As in previous collections, Jermanus collaborated with local artists, including Sydney-based Jedda-Daisy Culley, and had a focus on working with materials with less environmental impact, such as fabric made from citrus juice and organic cotton.
A holiday feeling was also to be found at Bondi Born. The B-corp and climate-neutral-certified resort and swimwear brand recently appointed a new creative director in Natalia Grzybowski, who sent slinky monochrome swimsuits, some with an asymmetrical neckline, down the runway at The Coal Loader Centre for Sustainability in Waverton. These were spliced with diaphanous dresses in silky, luminescent hues of bubblegum pink, grass green and chocolate brown with trailing ribbons and bows, and breezy linen sets.

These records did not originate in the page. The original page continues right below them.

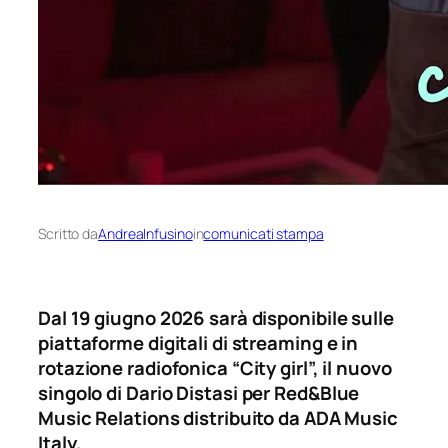
Scritto da
AndreaInfusino
in
comunicati stampa
Dal 19 giugno 2026 sarà disponibile sulle
piattaforme digitali di streaming e in
rotazione radiofonica “City girl”, il nuovo
singolo di Dario Distasi
per Red&Blue
Music Relations distribuito da ADA Music
Italy.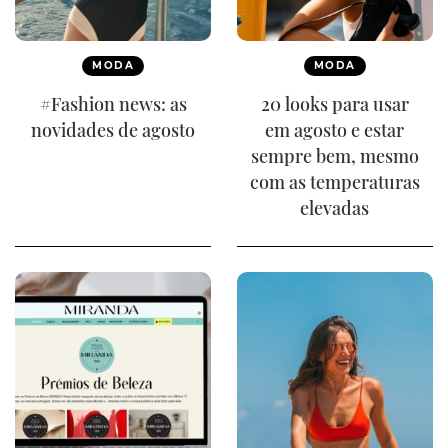
MODA
MODA
#Fashion news: as
20 looks para usar
novidades de agosto
em agosto e estar
sempre bem, mesmo
com as temperaturas
elevadas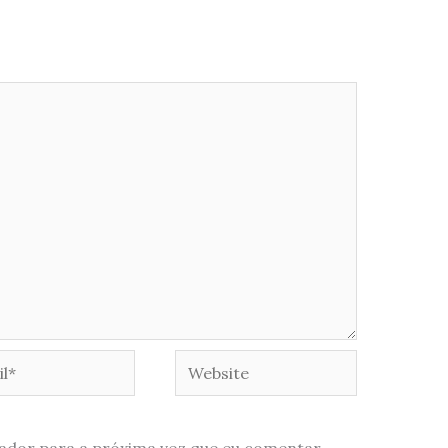
*
Website
ador para a próxima vez que eu comentar.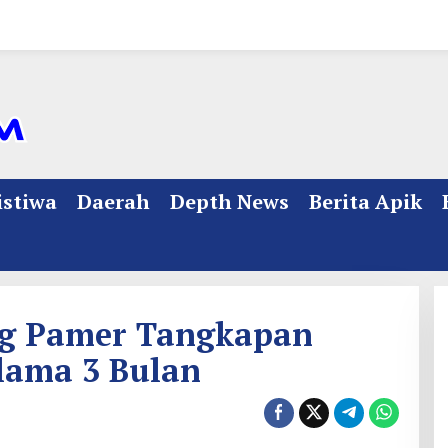
istiwa
Daerah
Depth News
Berita Apik
ng Pamer Tangkapan
lama 3 Bulan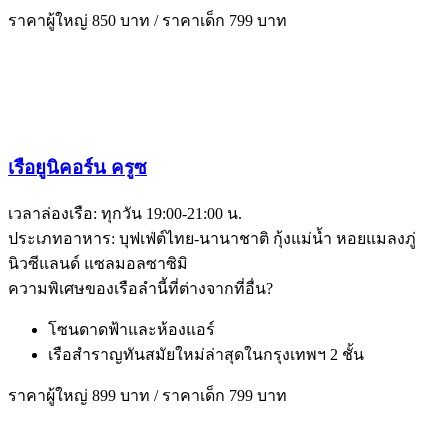
ราคาผู้ใหญ่ 850 บาท / ราคาเด็ก 799 บาท
เรือยูนิคอร์น ครูซ
เวลาล่องเรือ: ทุกวัน 19:00-21:00 น.
ประเภทอาหาร: บุฟเฟ่ต์ไทย-นานาชาติ กุ้งแม่น้ำ หอยแมลงภู่
นิวซีแลนด์ แซลมอลซาซิมิ
ความพิเศษของเรือลำนี้ที่ต่างจากที่อื่น?
โซนดาดฟ้าและห้องแอร์
เรือสำราญทันสมัยใหม่ล่าสุดในกรุงเทพฯ 2 ชั้น
ราคาผู้ใหญ่ 899 บาท / ราคาเด็ก 799 บาท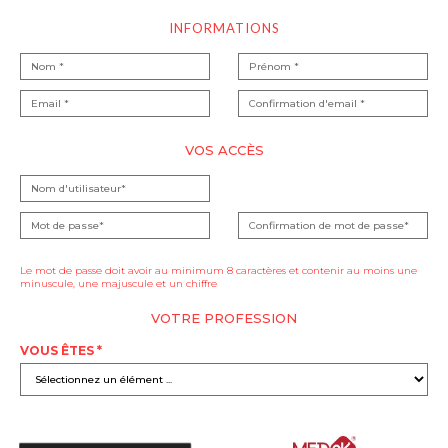
INFORMATIONS
VOS ACCÈS
Le mot de passe doit avoir au minimum 8 caractères et contenir au moins une
minuscule, une majuscule et un chiffre
VOTRE PROFESSION
VOUS ÊTES *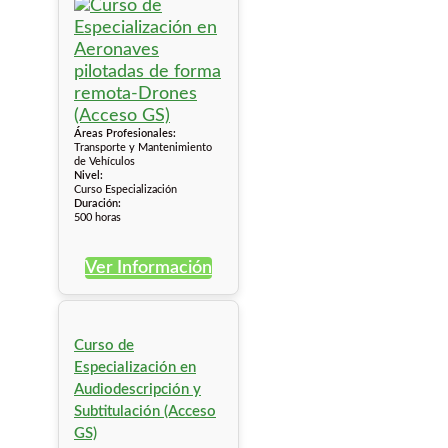
Áreas Profesionales:
Transporte y Mantenimiento
de Vehículos
Nivel:
Curso Especialización
Duración:
500 horas
Ver Información
Curso de
Especialización en
Audiodescripción y
Subtitulación (Acceso
GS)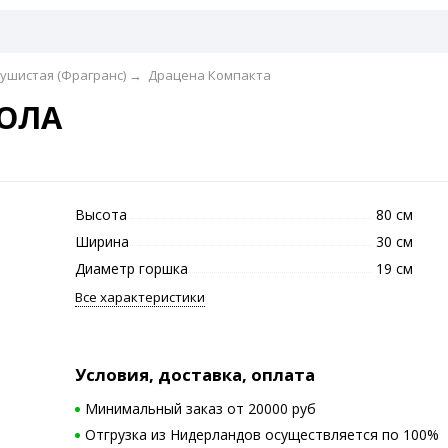
ушистая (Фрагранс)
→
Драцена Компакта
ВОЛА
Высота
80 см
Ширина
30 см
Диаметр горшка
19 см
Все характеристики
Условия, доставка, оплата
Минимальный заказ от 20000 руб
Отгрузка из Нидерландов осуществляется по 100%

Meanwhile, New Zealand designer Maggie Marilyn, speaking ahead of staging her first runway show at fashion week, said she looked to happy summer memories for her new collection, shown by the water at Darling Point.
“(It) pays tribute to summer nostalgia and the affirming goodness of sailing clubs and those who frequent them; fabrics that sparkle and mimic the way the sun hits the ocean on a bluebird day. An abundance of stripes akin to those hidden in the details of a perfect summer. Life jackets from the 90s, faded racing stripes on the side of a boat, beach towels lined up side by side.”
For those who prefer a little more drama, Yousef Akbar upped the ante with draped, puffed and pin-like, sequin-encrusted (some models even had sequins on their faces) evening gowns.